The 15th-century west tower incorporates offset corner buttresses, a pointed moulded doorway to late 19th-century double doors, a three-light Perpendicular window above, two-light and one-light windows, a moulded string course and cornice, and an embattled parapet. A stair turret is located in the north-east corner.

Inside, the church features a reredos with elaborate gilt tracery by C.E. Kempe. There are capitals with volutes, a portion of a cable-moulded shaft at the west end of the south aisle, and a 13th-century carved head on the south wall of the chancel. A 12th-century arch with a diapered tympanum is present in the vestry, originally from the north wall of the nave.
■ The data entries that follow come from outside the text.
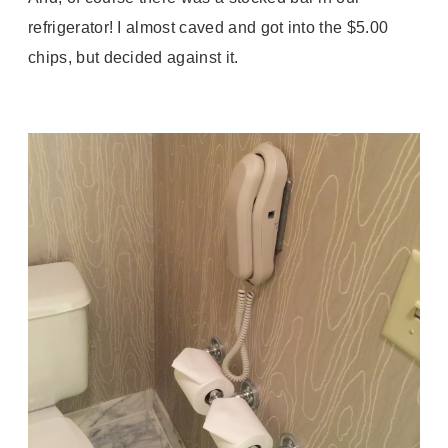
refrigerator! I almost caved and got into the $5.00
chips, but decided against it.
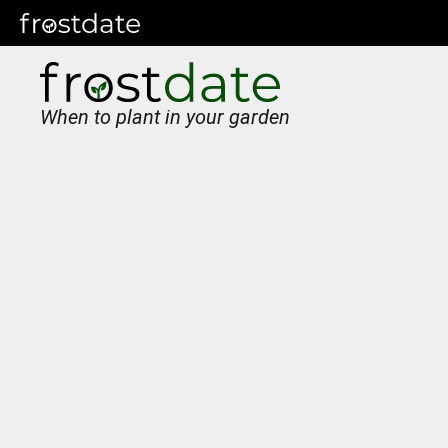
When to plant in your garden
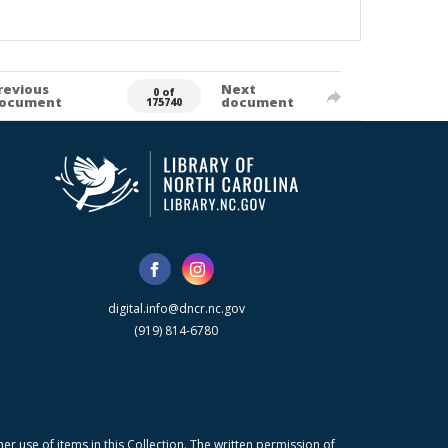
revious
Next
0 of
ocument
document
175740
digital.info@dncr.nc.gov
(919) 814-6780
r use of items in this Collection. The written permission of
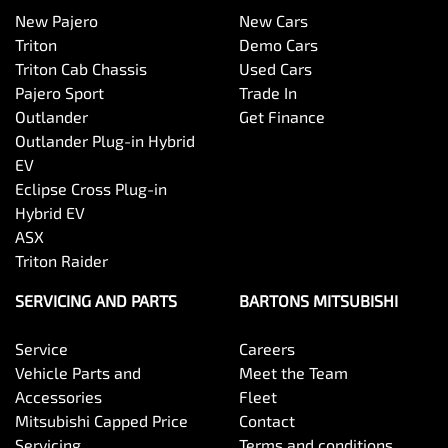
New Pajero
New Cars
Triton
Demo Cars
Triton Cab Chassis
Used Cars
Pajero Sport
Trade In
Outlander
Get Finance
Outlander Plug-in Hybrid
EV
Eclipse Cross Plug-in
Hybrid EV
ASX
Triton Raider
SERVICING AND PARTS
BARTONS MITSUBISHI
Service
Careers
Vehicle Parts and
Meet the Team
Accessories
Fleet
Mitsubishi Capped Price
Contact
Servicing
Terms and conditions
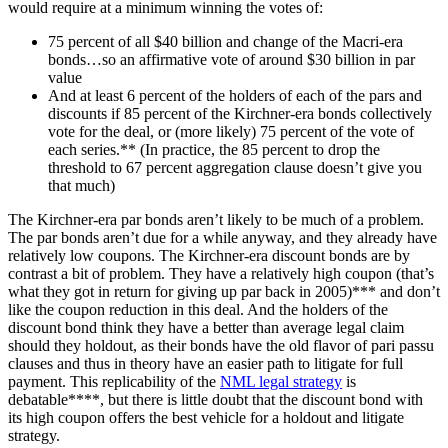
would require at a minimum winning the votes of:
75 percent of all $40 billion and change of the Macri-era
bonds…so an affirmative vote of around $30 billion in par
value
And at least 6 percent of the holders of each of the pars and
discounts if 85 percent of the Kirchner-era bonds collectively
vote for the deal, or (more likely) 75 percent of the vote of
each series.** (In practice, the 85 percent to drop the
threshold to 67 percent aggregation clause doesn’t give you
that much)
The Kirchner-era par bonds aren’t likely to be much of a problem.
The par bonds aren’t due for a while anyway, and they already have
relatively low coupons. The Kirchner-era discount bonds are by
contrast a bit of problem. They have a relatively high coupon (that’s
what they got in return for giving up par back in 2005)*** and don’t
like the coupon reduction in this deal. And the holders of the
discount bond think they have a better than average legal claim
should they holdout, as their bonds have the old flavor of pari passu
clauses and thus in theory have an easier path to litigate for full
payment. This replicability of the
NML legal strategy
is
debatable****, but there is little doubt that the discount bond with
its high coupon offers the best vehicle for a holdout and litigate
strategy.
Two 15th-century arches to the south chapel have shafted responds and a central pier with capitals. The south chapel contains a brass chandelier (acquired in 1778), an 18th-century chest, a wall tablet, a wall tablet to William Buckland, who died in 1597, and a Harding family slab set into the floor, dated 1691. The nave contains a brass depicting Jerem Ewes, who died in 1587, a late 19th-century brass lectern, an octagonal marble font with a cover from 1897, and a wood pulpit from 1874. A late 19th-century roof completes the interior. A 14th-century four-bay arcade with double-chamfered arches on octagonal piers leads to the south aisle, which includes a 14th-century tomb recess. Stained glass windows, crafted by Kempe, are located in the east window, south chapel windows (1887), west window (1896), and three south aisle windows (1902). A north window depicting ‘St. Paul in Athens’ is by Atkinson of Newcastle.